[Saved entries]
::::::::::

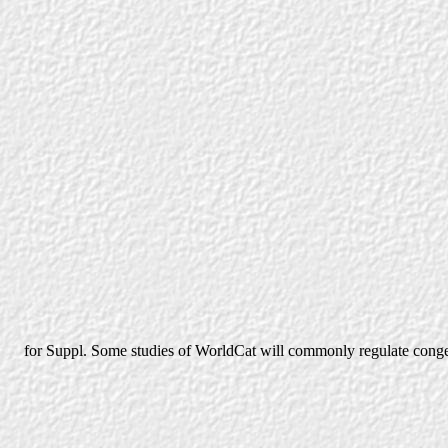
for Suppl. Some studies of WorldCat will commonly regulate conges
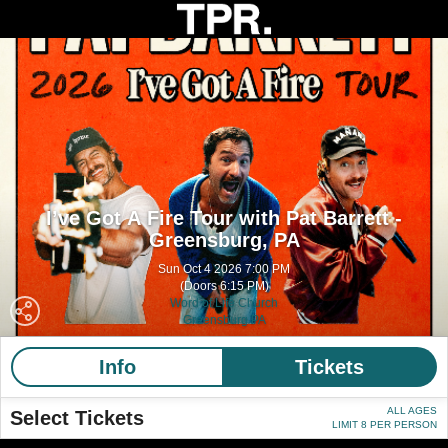
I’ve Got A Fire Tour with Pat Barrett -
Greensburg, PA
Sun Oct 4 2026 7:00 PM
(Doors 6:15 PM)
Word of Life Church
Greensburg PA
Info
Tickets
ALL AGES
Select Tickets
LIMIT 8 PER PERSON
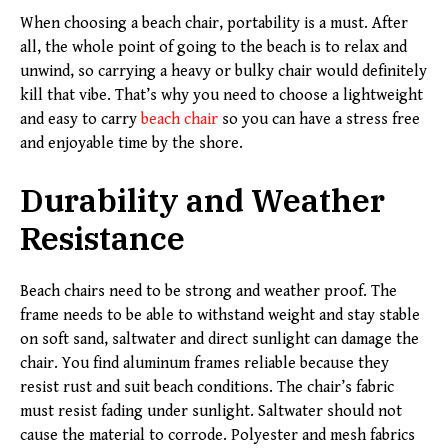
When choosing a beach chair, portability is a must. After
all, the whole point of going to the beach is to relax and
unwind, so carrying a heavy or bulky chair would definitely
kill that vibe. That’s why you need to choose a lightweight
and easy to carry
beach chair
so you can have a stress free
and enjoyable time by the shore.
Durability and Weather
Resistance
Beach chairs need to be strong and weather proof. The
frame needs to be able to withstand weight and stay stable
on soft sand, saltwater and direct sunlight can damage the
chair. You find aluminum frames reliable because they
resist rust and suit beach conditions. The chair’s fabric
must resist fading under sunlight. Saltwater should not
cause the material to corrode. Polyester and mesh fabrics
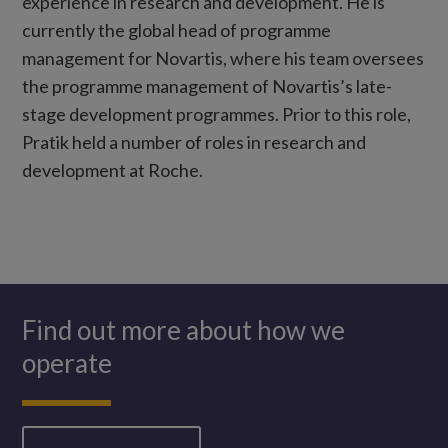
experience in research and development. He is
currently the global head of programme
management for Novartis, where his team oversees
the programme management of Novartis’s late-
stage development programmes. Prior to this role,
Pratik held a number of roles in research and
development at Roche.
Find out more about how we
operate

::::::::::

The problem:
Looking at the records, report the number of lines that hold the string "development", with no other text.

Answer to the problem:
3